The Three Things that Drive You

Apr 30, 2019 | AgileAus, Feature Articles, Highlights

Dr. Ali Walker is a lecturer and researcher in leadership at the Centre for Social Impact (UNSW, Sydney). Ali will offer her insights on mindset and leadership at AgileAus19. She’ll also be hosting a workshop, “How to read and lead the room”, in Sydney on 24 June. More info here »

 

There are three forces that drive every person’s life, regardless of our age, sex, race, and occupation. According to psychiatrist and psychologist Carl Jung, our lives are controlled by three forces:

  • Individuation: our desire for self-discovery;
  • Synchronicity: fate or external timing (things that are ‘meant to be’); and
  • Homeostasis: our mind and body’s endless quest for balance.

1. Individuation

(Scanning for Self-Discovery)

Individuation is the full realisation and wholeness of the Self: the discovery of who we fundamentally are. We are always scanning our environments to discover people, experiences and objects that are a match with our deepest truth. This means that life is an ongoing experiment of self-discovery: we spend our time looking for things that give us a sense of self. This is why we become attached to other people and things – because we have found ourselves in them. The wisdom of individuation is the realisation that we already have everything we are looking for contained within us.

2. Synchronicity

(Using Fate to Co-Create with the Universe)

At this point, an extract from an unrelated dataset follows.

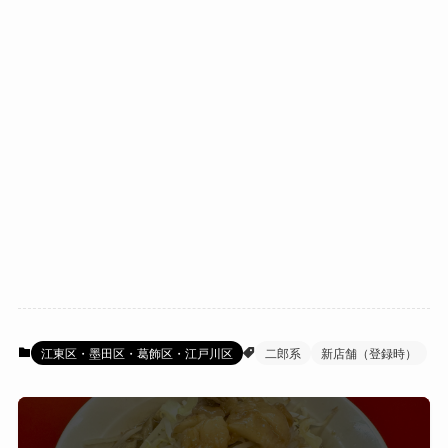
江東区・墨田区・葛飾区・江戸川区
二郎系
新店舗（登録時）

Jung defined the concept of synchronicity as “a meaningful coincidence.” Synchronicity is the unfolding of fate, where we attract particular life experiences in order to support our life purpose. Examples of synchronicity are coincidences that cannot be dismissed: where your partner leaves you and you lose your job on the same day; where you think of someone or speak about someone and they contact you shortly after. We need to see symbolic events as signposts on our life’s journey.

3. Homeostasis

(Balancing our Drives and Desires)

If we push too hard from a place of fear, there will be an over-compensation in another area of our lives. Jung also said that we all seek balance or equilibrium in our mental and emotional lives. This balance is a bit like our ‘inner metabolism’. This means that if we go too far in one direction, for example, working too hard, we will compensate by being extremely lazy in another area of our lives (for example: not exercising to find balance).
If we are seeking to be healthier and happier, we need to review all of the areas of our lives where we are pushing too hard. Unless we become gentler in those areas, we will continue to engage in behaviour that doesn’t make any sense on the surface. We do this because it makes perfect sense to our inner drive for balance.